Ah now I see the problem, it is lack of fat. You can use fat trimmed form other cuts of pork, uncured, unsalted fat back, caul fat or suet to add a good layer of fat where that bit in pic 12 lands, just need more of it.

My personal choice is 2 layers of caul fat as that nearly disappears in cooking but, it's not always easy to get caul fat.


----------



## taxlady

I agree, lack of fat is probably a big part of it being too dry.


----------



## CakePoet

The rullpölsa I buy has a layer of belly fatt rolled in and it is heaven.  Yeah I dont make it, I buy it  made here in Sweden with Swedish pork by a Dane.


----------



## Golddustpeak

OK ...
I'll give it a try, more fat and less pressure.

I'm off to the store.

I'll report back in a week or two.

TNX


----------



## taxlady

Golddustpeak said:


> OK ...
> I'll give it a try, more fat and less pressure.
> 
> I'm off to the store.
> 
> I'll report back in a week or two.
> 
> TNX


Have a look at reply #6 for another tip. http://www.discusscooking.com/forums/f21/rullep-lse-danish-spiced-meat-roll-69389.html#post989348

And good luck.


----------



## Golddustpeak

OK it's out of the refrigerator.

Not bad this time.
I cut way back on the clamping pressure that I'd been using in the past.
Now that I think about my folks had used a couple boards wrapped in a rope 

I also used the fattiest pork that I could find.

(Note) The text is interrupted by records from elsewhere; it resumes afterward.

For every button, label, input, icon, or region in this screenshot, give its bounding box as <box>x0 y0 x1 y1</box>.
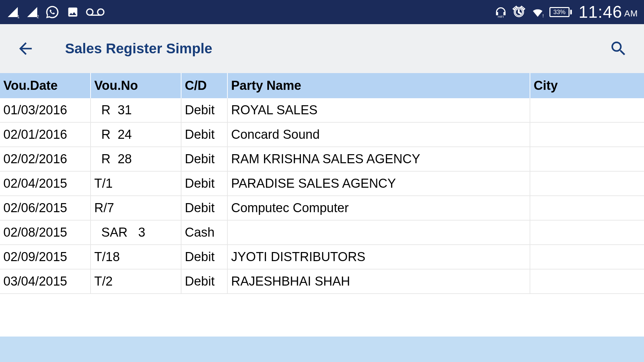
cell-vouno: R 24 <box>91 122 181 147</box>
clock: 11:46 AM <box>579 2 638 22</box>
cell-date: 02/06/2015 <box>0 196 91 220</box>
image-icon <box>66 6 80 18</box>
svg-text:2: 2 <box>37 14 39 18</box>
cell-party: PARADISE SALES AGENCY <box>227 171 530 196</box>
header-vou-no[interactable]: Vou.No <box>91 73 181 98</box>
cell-city <box>530 171 644 196</box>
cell-party: RAM KRISHNA SALES AGENCY <box>227 147 530 171</box>
table-row[interactable]: 02/04/2015T/1DebitPARADISE SALES AGENCY <box>0 171 644 196</box>
battery-indicator: 33% <box>549 7 572 17</box>
cell-party: Concard Sound <box>227 122 530 147</box>
cell-vouno: R 28 <box>91 147 181 171</box>
alarm-icon <box>512 5 526 19</box>
table-row[interactable]: 02/09/2015T/18DebitJYOTI DISTRIBUTORS <box>0 245 644 269</box>
back-button[interactable] <box>16 39 35 58</box>
cell-party: JYOTI DISTRIBUTORS <box>227 245 530 269</box>
table-row[interactable]: 02/01/2016 R 24DebitConcard Sound <box>0 122 644 147</box>
battery-percent: 33% <box>553 9 566 16</box>
cell-date: 02/08/2015 <box>0 220 91 245</box>
cell-party <box>227 220 530 245</box>
cell-date: 02/02/2016 <box>0 147 91 171</box>
header-vou-date[interactable]: Vou.Date <box>0 73 91 98</box>
table-row[interactable]: 02/02/2016 R 28DebitRAM KRISHNA SALES AG… <box>0 147 644 171</box>
header-party-name[interactable]: Party Name <box>227 73 530 98</box>
table-row[interactable]: 03/04/2015T/2DebitRAJESHBHAI SHAH <box>0 269 644 294</box>
footer-bar <box>0 337 644 362</box>
cell-cd: Debit <box>181 147 227 171</box>
svg-text:!: ! <box>542 13 544 18</box>
signal-sim1-icon: 1 <box>6 6 19 18</box>
cell-date: 02/04/2015 <box>0 171 91 196</box>
cell-cd: Cash <box>181 220 227 245</box>
cell-vouno: R/7 <box>91 196 181 220</box>
cell-city <box>530 196 644 220</box>
cell-city <box>530 122 644 147</box>
table-header-row: Vou.Date Vou.No C/D Party Name City <box>0 73 644 98</box>
clock-ampm: AM <box>624 8 638 19</box>
cell-vouno: T/1 <box>91 171 181 196</box>
cell-city <box>530 98 644 122</box>
search-icon <box>609 39 628 58</box>
status-left: 1 2 <box>6 5 105 19</box>
arrow-left-icon <box>16 39 35 58</box>
voicemail-icon <box>86 7 105 17</box>
cell-city <box>530 220 644 245</box>
cell-cd: Debit <box>181 122 227 147</box>
cell-cd: Debit <box>181 269 227 294</box>
cell-vouno: T/18 <box>91 245 181 269</box>
sales-register-table: Vou.Date Vou.No C/D Party Name City 01/0… <box>0 73 644 294</box>
cell-city <box>530 245 644 269</box>
cell-cd: Debit <box>181 171 227 196</box>
table-container[interactable]: Vou.Date Vou.No C/D Party Name City 01/0… <box>0 73 644 362</box>
cell-cd: Debit <box>181 245 227 269</box>
table-row[interactable]: 02/08/2015 SAR 3Cash <box>0 220 644 245</box>
clock-time: 11:46 <box>579 2 622 22</box>
cell-cd: Debit <box>181 98 227 122</box>
cell-party: RAJESHBHAI SHAH <box>227 269 530 294</box>
app-bar: Sales Register Simple <box>0 24 644 73</box>
svg-text:HIFI: HIFI <box>498 15 504 18</box>
cell-date: 02/09/2015 <box>0 245 91 269</box>
svg-point-2 <box>87 9 93 15</box>
search-button[interactable] <box>609 39 628 58</box>
whatsapp-icon <box>45 5 60 19</box>
cell-vouno: R 31 <box>91 98 181 122</box>
cell-vouno: T/2 <box>91 269 181 294</box>
cell-party: ROYAL SALES <box>227 98 530 122</box>
page-title: Sales Register Simple <box>65 41 609 57</box>
svg-text:1: 1 <box>17 14 20 18</box>
header-city[interactable]: City <box>530 73 644 98</box>
svg-point-3 <box>98 9 104 15</box>
hifi-audio-icon: HIFI <box>494 6 508 18</box>
cell-cd: Debit <box>181 196 227 220</box>
header-cd[interactable]: C/D <box>181 73 227 98</box>
cell-date: 01/03/2016 <box>0 98 91 122</box>
cell-city <box>530 269 644 294</box>
table-row[interactable]: 01/03/2016 R 31DebitROYAL SALES <box>0 98 644 122</box>
cell-vouno: SAR 3 <box>91 220 181 245</box>
cell-party: Computec Computer <box>227 196 530 220</box>
table-row[interactable]: 02/06/2015R/7DebitComputec Computer <box>0 196 644 220</box>
cell-city <box>530 147 644 171</box>
cell-date: 02/01/2016 <box>0 122 91 147</box>
status-right: HIFI ! 33% 11:46 AM <box>494 2 638 22</box>
status-bar: 1 2 HIFI ! 33% 11:46 <box>0 0 644 24</box>
cell-date: 03/04/2015 <box>0 269 91 294</box>
wifi-icon: ! <box>530 6 545 18</box>
signal-sim2-icon: 2 <box>25 6 39 18</box>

As this was a layered beef / pork product I now need to find the best type of beef to use.  I wanted to try lamb but I thought it was too expensive for my experiment.

Thanks all !!!


----------



## taxlady

Thanks for the update Golddustpeak.


----------



## CakePoet

Well all the recipe I have  and all the rullepölse I have  has a thick white band of pure lard, belly fat from a pig to make it moist and lovely. I  hope   get to buy rullepölsa on Saturday, I will take a picture in that case.


----------